The 17-year-olds participating in the National Longitudinal Lesbian Family Study (NLLFS) “demonstrate significantly higher social competence” and “significantly lower total problem behavior [than the standard population]. This is a very high indication of mental health,” asserts Dr. Nanette Gartrell, principal investigator of the NLLFS and Associate Clinical Professor of Psychiatry at the University of California-San Francisco. “They are performing much better than the enormous [overall] population of teens out there.”
She and her colleagues Heidi Peyser, the study’s executive director, and co-investigator Dr. Henny Bos of the University of Amsterdam have begun releasing preliminary results from the teen phase of this multi-year study of a group of lesbian families, the longest-running and largest investigation of its kind. To date, they have completed interviews (including questionnaires and standardized psychological tests) with about half of the families. They hope to have the rest by next spring. Their findings provide reassurance for lesbian parents and prospective parents, and offer evidence and guidance for educators and policy makers.
The primary goal of the study was to follow the first wave of lesbian families created through donor insemination. (Limited resources meant they did not also look at adoptive families.) Gartrell’s team began interviewing the mothers in 1986, when they were inseminating or pregnant, then again when the children were a year and a half to two years old, five, and ten. They directly questioned the 10-year-olds, and now the 17-year-olds, as well. Of the initial 84 families, 79 are still participating, Gartrell says, a “phenomenal” retention rate for studies of this type.
One finding from the teen phase that “knocked my socks off,” she observes, was that “in terms of overall quality of life, almost 80% say they enjoy, are satisfied with, and find life worthwhile.” She reflects, “I don’t know how your teenage years were, but I wouldn’t have given mine a rating anywhere close to that. That says something pretty remarkable about what the moms are doing in terms of helping these kids navigate adolescence.” While her team has not yet compared this to an overall norm, she notes, “As a subjective consideration of that finding, when people think about the struggles of being teens . . . every time I have presented that so far, people have been surprised and amazed.”

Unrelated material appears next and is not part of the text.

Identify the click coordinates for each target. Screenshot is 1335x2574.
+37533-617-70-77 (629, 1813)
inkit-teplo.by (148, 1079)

One ongoing goal for the study has been to document the effects of homophobia on lesbian families. Slightly more than half of the teens felt their schools responded adequately to homophobic incidents. Those who were satisfied with their schools’ responses were “less withdrawn, less aggressive, and rated their overall quality of life higher,” Gartrell says. “These preliminary findings suggest that school involvement in educating kids about discrimination has a direct impact on mental health and the quality of life of the teens.” In the future, she adds, her team is going to look at “what that consists of, what’s needed, and how it can be refined.”
Just over half the teens, too, felt their mothers had adequately prepared them to deal with homophobia. One of the most important ways the mothers did so was by embracing their own lesbian identities and participating in the lesbian community. That much was evident from the 10-year-old interviews. As the children reached their teens, however, and became more concerned about fitting in, some of the moms were careful to let them take the lead in disclosing to friends that they came from a lesbian family. The mothers did not abandon their identities or the lesbian community because of this, but let the teens come out about their families on their own time.
The mothers have also been educating their children about a range of diversity issues, including racism, sexism, and antisemitism, as well as homophobia. “It’s the whole spectrum,” Gartrell says. “That’s a really promising and needed transformation in our culture and in future generations.”
The NLLFS also asked the 17-year-olds about their sexual activity. To Gartrell’s surprise, half had had no sex at all yet. The ones that did had only opposite-sex activity. While Gartrell notes they are only halfway through the teen interviews, and she expects some of the youth to have same-sex activity, the results so far cast doubt upon homophobic predictions that lesbian and gay parents create a disproportionate number of lesbian and gay children. She wants to interview the families again as the children turn 25, which might provide further evidence of “their basic lifetime sexual orientations.”
Are the teens being honest? Gartrell thinks so. They give their answers via a private online questionnaire, she says, and some have talked about actions such as substance use that they might have tried to hide if they were not being truthful all around.
Beyond the teen phase, she says, her younger colleagues will be invaluable in carrying the study forward. “Henny has said,” she relates, “that as long as she’s alive, she’s going to keep it going, so she’s going to interview these teens’ grandchildren at some point.”
Gartrell hopes that educators in particular can learn from what the NLLFS has found. She explains, “We have concrete evidence that teaching appreciation of diversity, teaching tolerance, welcoming people of all backgrounds, all skin colors, all sexual orientations, all body types, being the big tent, benefits our culture as a whole. The more that the educational systems in which kids are growing up can incorporate that big-tent philosophy, the better we all are.”